# Exercise objective:
Would you please copy each line of the data in which the string "sechs" occurs?

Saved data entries
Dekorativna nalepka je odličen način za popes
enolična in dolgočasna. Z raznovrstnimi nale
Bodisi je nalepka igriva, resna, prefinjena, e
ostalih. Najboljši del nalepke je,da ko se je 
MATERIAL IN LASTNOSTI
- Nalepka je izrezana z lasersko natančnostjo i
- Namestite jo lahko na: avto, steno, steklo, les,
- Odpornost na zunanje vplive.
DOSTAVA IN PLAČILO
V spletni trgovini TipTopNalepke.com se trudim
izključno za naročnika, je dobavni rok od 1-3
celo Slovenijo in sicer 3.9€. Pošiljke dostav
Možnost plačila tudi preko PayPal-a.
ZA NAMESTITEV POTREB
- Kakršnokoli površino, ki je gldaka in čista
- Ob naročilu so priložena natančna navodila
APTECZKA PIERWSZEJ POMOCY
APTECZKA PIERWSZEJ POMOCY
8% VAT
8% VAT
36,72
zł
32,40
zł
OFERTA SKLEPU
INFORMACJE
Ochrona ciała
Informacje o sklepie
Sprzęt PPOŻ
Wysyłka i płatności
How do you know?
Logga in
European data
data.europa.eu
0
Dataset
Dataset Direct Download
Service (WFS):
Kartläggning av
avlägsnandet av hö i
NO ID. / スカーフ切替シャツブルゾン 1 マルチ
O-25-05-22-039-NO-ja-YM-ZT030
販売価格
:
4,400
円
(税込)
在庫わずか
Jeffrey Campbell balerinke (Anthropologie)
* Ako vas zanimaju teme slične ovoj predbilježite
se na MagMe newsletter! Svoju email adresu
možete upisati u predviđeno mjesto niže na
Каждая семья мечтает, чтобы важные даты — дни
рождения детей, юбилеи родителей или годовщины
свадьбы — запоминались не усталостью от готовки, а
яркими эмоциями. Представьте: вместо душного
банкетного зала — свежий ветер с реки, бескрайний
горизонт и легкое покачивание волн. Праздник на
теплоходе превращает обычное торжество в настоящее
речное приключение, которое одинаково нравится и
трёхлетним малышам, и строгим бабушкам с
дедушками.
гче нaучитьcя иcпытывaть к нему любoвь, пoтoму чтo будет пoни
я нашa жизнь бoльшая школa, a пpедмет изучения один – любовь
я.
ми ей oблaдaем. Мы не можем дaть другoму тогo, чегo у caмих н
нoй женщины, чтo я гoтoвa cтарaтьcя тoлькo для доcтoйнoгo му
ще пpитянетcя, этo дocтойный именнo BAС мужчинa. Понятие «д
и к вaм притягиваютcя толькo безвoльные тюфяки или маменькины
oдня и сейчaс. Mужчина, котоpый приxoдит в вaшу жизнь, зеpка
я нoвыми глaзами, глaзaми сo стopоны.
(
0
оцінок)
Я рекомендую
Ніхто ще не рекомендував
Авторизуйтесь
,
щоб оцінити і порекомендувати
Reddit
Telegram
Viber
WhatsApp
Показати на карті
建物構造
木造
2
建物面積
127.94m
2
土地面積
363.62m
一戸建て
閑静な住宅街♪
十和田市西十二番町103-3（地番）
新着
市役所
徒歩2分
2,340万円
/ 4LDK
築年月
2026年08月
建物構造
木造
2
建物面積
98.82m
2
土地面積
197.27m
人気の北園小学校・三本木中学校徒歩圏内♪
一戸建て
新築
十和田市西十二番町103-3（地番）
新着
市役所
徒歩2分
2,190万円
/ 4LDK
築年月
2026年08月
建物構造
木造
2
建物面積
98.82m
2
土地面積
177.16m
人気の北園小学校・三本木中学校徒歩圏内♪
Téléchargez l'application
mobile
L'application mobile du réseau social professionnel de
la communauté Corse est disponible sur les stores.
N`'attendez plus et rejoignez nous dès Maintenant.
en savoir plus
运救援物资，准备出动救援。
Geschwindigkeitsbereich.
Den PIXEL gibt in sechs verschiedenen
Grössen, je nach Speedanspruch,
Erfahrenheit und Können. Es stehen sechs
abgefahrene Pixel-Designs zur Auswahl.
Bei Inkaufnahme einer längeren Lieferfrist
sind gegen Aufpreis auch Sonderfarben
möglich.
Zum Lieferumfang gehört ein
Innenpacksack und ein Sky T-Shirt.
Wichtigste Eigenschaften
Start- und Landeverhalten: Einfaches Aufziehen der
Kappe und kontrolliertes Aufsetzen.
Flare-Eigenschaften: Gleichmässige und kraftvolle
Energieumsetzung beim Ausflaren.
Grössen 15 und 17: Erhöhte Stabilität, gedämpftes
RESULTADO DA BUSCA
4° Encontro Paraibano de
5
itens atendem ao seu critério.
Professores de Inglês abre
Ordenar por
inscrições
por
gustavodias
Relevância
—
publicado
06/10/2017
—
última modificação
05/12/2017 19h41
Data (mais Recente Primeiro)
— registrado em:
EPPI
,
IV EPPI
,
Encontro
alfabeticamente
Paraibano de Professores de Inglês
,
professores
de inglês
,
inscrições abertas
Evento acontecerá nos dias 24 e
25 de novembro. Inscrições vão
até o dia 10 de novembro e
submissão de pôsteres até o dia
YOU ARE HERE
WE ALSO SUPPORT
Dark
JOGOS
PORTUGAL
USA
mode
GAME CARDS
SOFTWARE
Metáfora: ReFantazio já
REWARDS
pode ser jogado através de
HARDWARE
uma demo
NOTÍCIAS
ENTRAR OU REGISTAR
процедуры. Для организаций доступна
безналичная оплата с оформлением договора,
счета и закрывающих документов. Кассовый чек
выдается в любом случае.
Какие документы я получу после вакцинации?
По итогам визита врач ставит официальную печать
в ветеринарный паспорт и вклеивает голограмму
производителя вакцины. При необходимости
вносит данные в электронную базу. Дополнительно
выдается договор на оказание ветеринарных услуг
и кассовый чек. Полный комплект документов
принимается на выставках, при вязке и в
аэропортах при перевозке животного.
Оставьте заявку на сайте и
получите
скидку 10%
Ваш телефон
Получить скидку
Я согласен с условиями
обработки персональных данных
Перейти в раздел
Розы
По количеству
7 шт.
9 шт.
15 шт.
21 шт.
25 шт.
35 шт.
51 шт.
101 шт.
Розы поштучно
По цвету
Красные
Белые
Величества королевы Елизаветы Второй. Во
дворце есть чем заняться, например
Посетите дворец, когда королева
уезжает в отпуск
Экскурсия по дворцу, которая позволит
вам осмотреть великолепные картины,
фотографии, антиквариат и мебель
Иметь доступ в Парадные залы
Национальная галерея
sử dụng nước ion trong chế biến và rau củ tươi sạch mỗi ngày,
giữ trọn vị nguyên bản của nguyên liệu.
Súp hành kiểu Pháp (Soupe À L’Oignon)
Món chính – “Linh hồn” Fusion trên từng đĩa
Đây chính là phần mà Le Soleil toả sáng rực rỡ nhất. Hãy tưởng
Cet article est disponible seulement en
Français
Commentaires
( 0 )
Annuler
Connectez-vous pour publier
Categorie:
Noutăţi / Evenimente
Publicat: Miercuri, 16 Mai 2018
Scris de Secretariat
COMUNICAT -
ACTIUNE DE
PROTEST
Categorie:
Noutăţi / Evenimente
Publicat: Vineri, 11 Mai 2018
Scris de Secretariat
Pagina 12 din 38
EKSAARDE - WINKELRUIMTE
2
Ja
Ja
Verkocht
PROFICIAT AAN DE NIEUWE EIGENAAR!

# Answer box:
Den PIXEL gibt in sechs verschiedenen
Erfahrenheit und Können. Es stehen sechs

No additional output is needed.